◆ Problem to work on
Which lines in the data contain the word "consent"? Please copy each of them.
--*--
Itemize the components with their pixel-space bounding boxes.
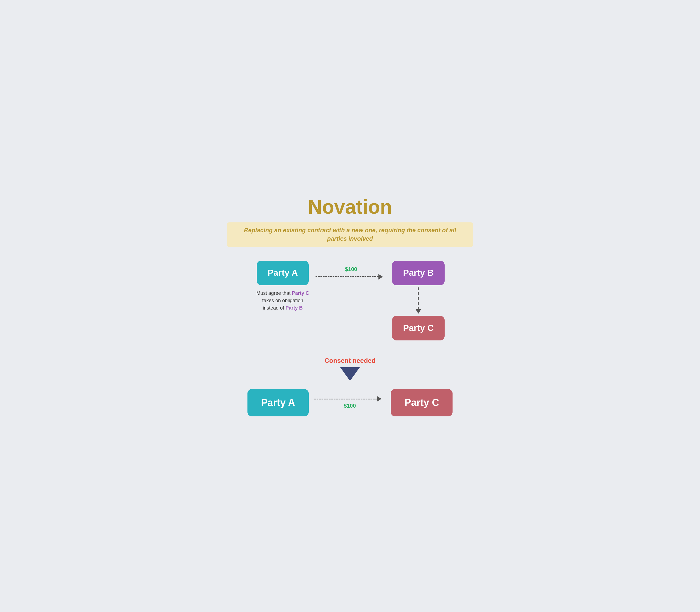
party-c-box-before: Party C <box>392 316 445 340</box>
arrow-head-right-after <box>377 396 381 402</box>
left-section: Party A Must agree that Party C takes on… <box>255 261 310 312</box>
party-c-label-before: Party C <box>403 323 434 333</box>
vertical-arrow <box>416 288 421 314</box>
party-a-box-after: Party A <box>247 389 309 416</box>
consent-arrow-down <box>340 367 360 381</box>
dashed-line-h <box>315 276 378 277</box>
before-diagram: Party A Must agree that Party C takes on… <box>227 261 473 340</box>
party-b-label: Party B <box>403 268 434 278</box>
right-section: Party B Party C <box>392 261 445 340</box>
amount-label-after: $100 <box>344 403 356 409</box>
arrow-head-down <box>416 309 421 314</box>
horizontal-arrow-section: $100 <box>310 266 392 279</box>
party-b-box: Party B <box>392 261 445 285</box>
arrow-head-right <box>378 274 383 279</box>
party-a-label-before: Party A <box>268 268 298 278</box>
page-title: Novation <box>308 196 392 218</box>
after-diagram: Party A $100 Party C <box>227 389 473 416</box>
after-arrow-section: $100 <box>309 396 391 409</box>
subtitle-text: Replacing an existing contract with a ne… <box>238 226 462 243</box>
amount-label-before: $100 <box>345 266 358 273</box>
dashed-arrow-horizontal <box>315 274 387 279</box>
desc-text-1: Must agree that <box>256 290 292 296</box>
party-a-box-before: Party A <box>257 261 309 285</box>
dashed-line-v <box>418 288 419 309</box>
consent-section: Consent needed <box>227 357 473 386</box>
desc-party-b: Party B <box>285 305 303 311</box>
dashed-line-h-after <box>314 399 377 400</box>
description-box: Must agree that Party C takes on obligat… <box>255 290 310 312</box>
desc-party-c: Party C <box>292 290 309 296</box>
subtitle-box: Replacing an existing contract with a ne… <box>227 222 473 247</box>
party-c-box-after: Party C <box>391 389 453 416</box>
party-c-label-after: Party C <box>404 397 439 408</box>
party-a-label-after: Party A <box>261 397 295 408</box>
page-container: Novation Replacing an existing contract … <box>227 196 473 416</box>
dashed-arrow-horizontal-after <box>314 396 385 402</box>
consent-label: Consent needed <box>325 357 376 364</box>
--*--
◆ Response to this task
consent-arrow-down <box>340 367 360 381</box>
consent-section: Consent needed <box>227 357 473 386</box>
consent-label: Consent needed <box>325 357 376 364</box>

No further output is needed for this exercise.